[Start of Attachment]

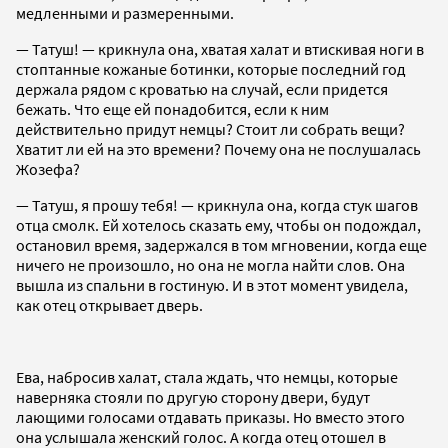
медленными и размеренными.
— Татуш! — крикнула она, хватая халат и втискивая ноги в
стоптанные кожаные ботинки, которые последний год
держала рядом с кроватью на случай, если придется
бежать. Что еще ей понадобится, если к ним
действительно придут немцы? Стоит ли собрать вещи?
Хватит ли ей на это времени? Почему она не послушалась
Жозефа?
— Татуш, я прошу тебя! — крикнула она, когда стук шагов
отца смолк. Ей хотелось сказать ему, чтобы он подождал,
остановил время, задержался в том мгновении, когда еще
ничего не произошло, но она не могла найти слов. Она
вышла из спальни в гостиную. И в этот момент увидела,
как отец открывает дверь.
Ева, набросив халат, стала ждать, что немцы, которые
наверняка стояли по другую сторону двери, будут
лающими голосами отдавать приказы. Но вместо этого
она услышала женский голос. А когда отец отошел в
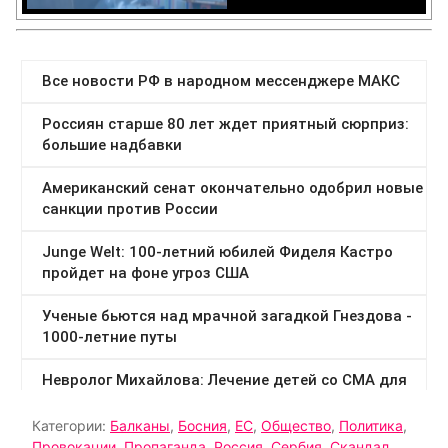
Категории:
Балканы
,
Босния
,
ЕС
,
Общество
,
Политика
,
Провокации
,
Пропаганда
,
Россия
,
Сербия
,
Скандал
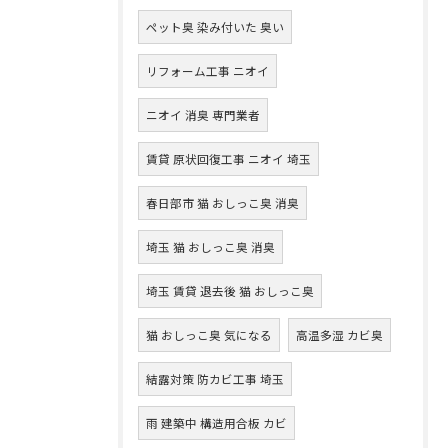
ペット臭 染み付いた 臭い
リフォーム工事 ニオイ
ニオイ 消臭 専門業者
賃貸 原状回復工事 ニオイ 埼玉
春日部市 猫 おしっこ臭 消臭
埼玉 猫 おしっこ臭 消臭
埼玉 賃貸 退去後 猫 おしっこ臭
猫 おしっこ臭 気になる
高温多湿 カビ臭
結露対策 防カビ工事 埼玉
雨 建築中 構造用合板 カビ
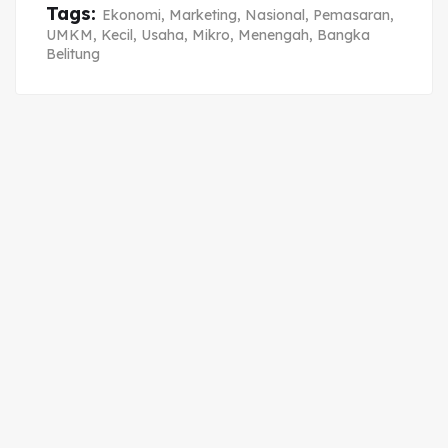
Tags:
Ekonomi
,
Marketing
,
Nasional
,
Pemasaran
,
UMKM
,
Kecil
,
Usaha
,
Mikro
,
Menengah
,
Bangka
Belitung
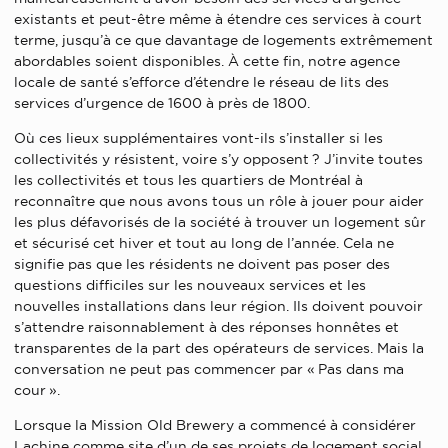
existants et peut-être même à étendre ces services à court
terme, jusqu’à ce que davantage de logements extrêmement
abordables soient disponibles. À cette fin, notre agence
locale de santé s’efforce d’étendre le réseau de lits des
services d’urgence de 1600 à près de 1800.
Où ces lieux supplémentaires vont-ils s’installer si les
collectivités y résistent, voire s’y opposent ? J’invite toutes
les collectivités et tous les quartiers de Montréal à
reconnaître que nous avons tous un rôle à jouer pour aider
les plus défavorisés de la société à trouver un logement sûr
et sécurisé cet hiver et tout au long de l’année. Cela ne
signifie pas que les résidents ne doivent pas poser des
questions difficiles sur les nouveaux services et les
nouvelles installations dans leur région. Ils doivent pouvoir
s’attendre raisonnablement à des réponses honnêtes et
transparentes de la part des opérateurs de services. Mais la
conversation ne peut pas commencer par « Pas dans ma
cour ».
Lorsque la Mission Old Brewery a commencé à considérer
Lachine comme site d’un de ses projets de logement social,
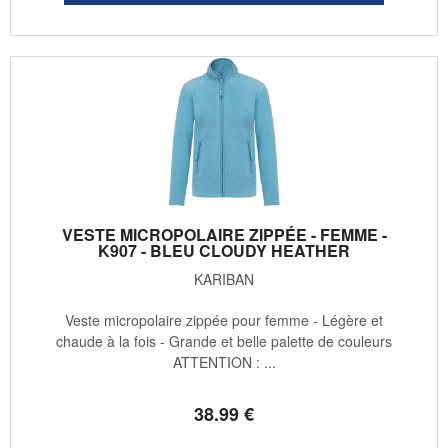
VESTE MICROPOLAIRE ZIPPÉE - FEMME -
K907 - BLEU CLOUDY HEATHER
KARIBAN
Veste micropolaire zippée pour femme - Légère et
chaude à la fois - Grande et belle palette de couleurs
ATTENTION : ...
38
.99
€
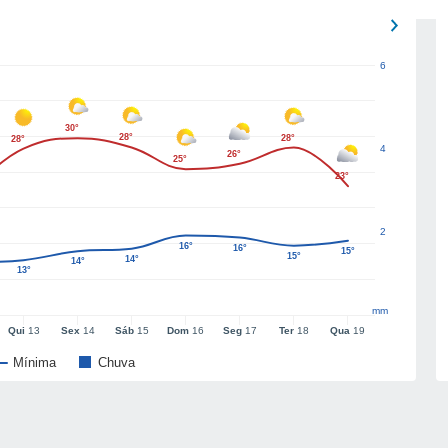
6
30°
28°
28°
28°
4
26°
25°
23°
2
16°
16°
15°
15°
14°
14°
13°
mm
Qui
13
Sex
14
Sáb
15
Dom
16
Seg
17
Ter
18
Qua
19
Mínima
Chuva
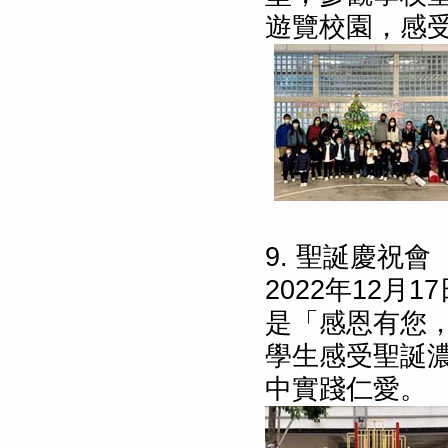
遊覽校園，感受
9. 聖誕慶祝會
2022年12
是「感恩有您
學生感受聖誕
中實踐仁愛。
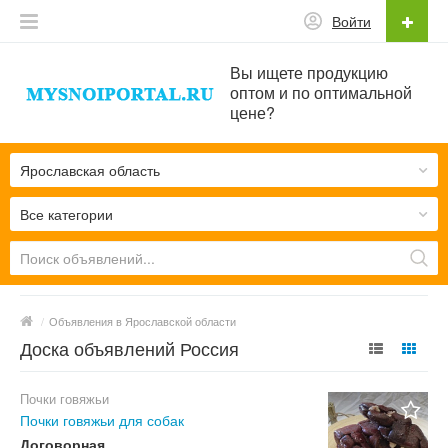
Войти
Вы ищете продукцию
оптом и по оптимальной
цене?
Ярославская область
Все категории
/
Объявления в Ярославской области
Доска объявлений Россия
Почки говяжьи
Почки говяжьи для собак
Договорная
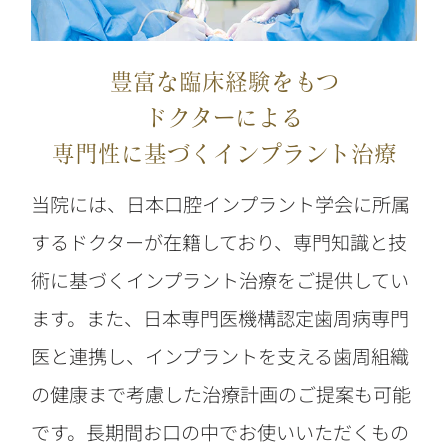
豊富な臨床経験をもつ
ドクターによる
専門性に基づくインプラント治療
当院には、日本口腔インプラント学会に所属
するドクターが在籍しており、専門知識と技
術に基づくインプラント治療をご提供してい
ます。また、日本専門医機構認定歯周病専門
医と連携し、インプラントを支える歯周組織
の健康まで考慮した治療計画のご提案も可能
です。長期間お口の中でお使いいただくもの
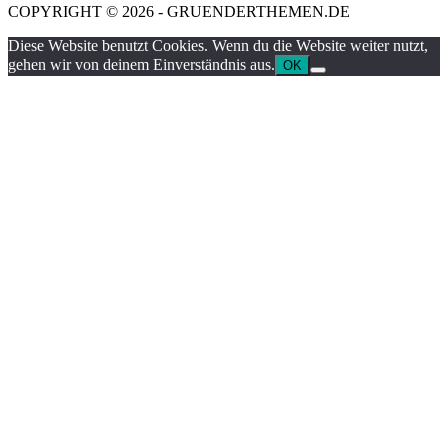
COPYRIGHT © 2026 - GRUENDERTHEMEN.DE
Diese Website benutzt Cookies. Wenn du die Website weiter nutzt,
gehen wir von deinem Einverständnis aus.
OK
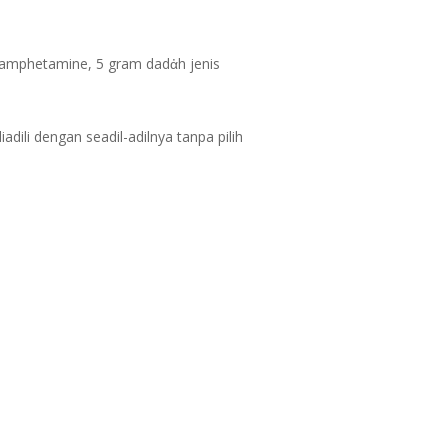
thamphetamine, 5 gram dadἀh jenis
dili dengan seadil-adilnya tanpa pilih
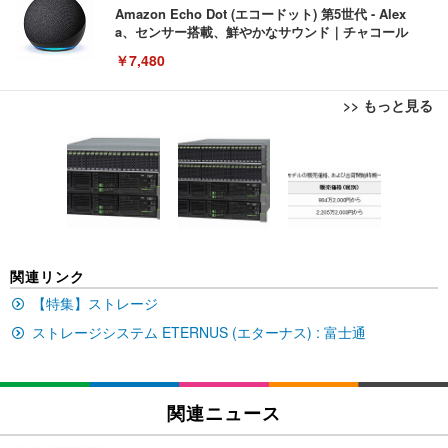
Amazon Echo Dot (エコードット) 第5世代 - Alex
a、センサー搭載、鮮やかなサウンド｜チャコール
￥7,480
>> もっと見る
[EdoErgo] オフィスチェア 椅子 テレワーク 疲れな
EIZO ビジネス向けプレミアムモニター | FlexScan
Amazonベーシック ペットシーツ 薄型 レギュラー 1
い 跳ね上げ式アームレスト コンパクト 約105度ロッ
EV3240X-WT | 31.5型4K UHD・USB Type-C・ホワ
回使い捨て 無香料 ホワイト 300枚
キング pc 事務椅子 360度回転 座面昇降 強化ナイロ
イト
ン樹脂ベース 通気性メッシュ 在宅ワーク H-WY01
￥3,373
￥5,699
￥105,595
(黒網+黒枠+黒足)
EIZO ビジネス向けプレミアムモニター | FlexScan
SIHOO B100 オフィスチェア／デスクチェア メッシ
Amazonベーシック ペットシーツ 厚型 ワイド 42枚
関連リンク
EV2740X-WT | 27.0型4K UHD・USB Type-C・ホワ
ュチェア 人間工学 疲れない ブラック
x2袋(84枚) ホワイト(吸収面:ライトブルー)
イト
【特集】ストレージ
￥27,999
￥3,234
￥109,572
ストレージシステム ETERNUS (エターナス) : 富士通
Sezlife オフィスチェア デスクチェア 疲れない テレ
【純正品】27"ゲーミングモニター DualSense 充電
ネオ・ルーライフ ネオ・オムツ L 中型犬用 26枚入
ワーク チェア 強化バックレスト 30度ロッキング機
フック付き（CFI-ZDM1J）
り 単品
関連ニュース
能 人間工学 椅子 腰サポート 90度跳ね上げ式アーム
レスト 3Dヘッドレスト ハンガー付き 高反発クッシ
￥49,979
￥1,800
￥7,680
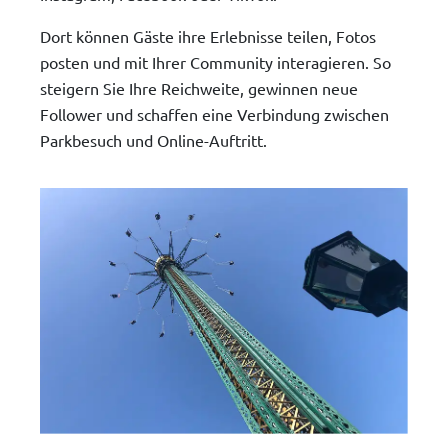
Dort können Gäste ihre Erlebnisse teilen, Fotos
posten und mit Ihrer Community interagieren. So
steigern Sie Ihre Reichweite, gewinnen neue
Follower und schaffen eine Verbindung zwischen
Parkbesuch und Online-Auftritt.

[End of Attachment]

Problem: Leaving out all pictures, set down exactly the lines of the material above, from the line with "当院には、日本口腔インプラント学会に所属" to the line with "dili dengan seadil-adilnya tanpa pilih" inclusive, and no others.

Result of this task:
当院には、日本口腔インプラント学会に所属
するドクターが在籍しており、専門知識と技
術に基づくインプラント治療をご提供してい
ます。また、日本専門医機構認定歯周病専門
医と連携し、インプラントを支える歯周組織
の健康まで考慮した治療計画のご提案も可能
です。長期間お口の中でお使いいただくもの
COPYRIGHT © 2026 - GRUENDERTHEMEN.DE
Diese Website benutzt Cookies. Wenn du die Website weiter nutzt,
gehen wir von deinem Einverständnis aus.
OK
thamphetamine, 5 gram dadἀh jenis
dili dengan seadil-adilnya tanpa pilih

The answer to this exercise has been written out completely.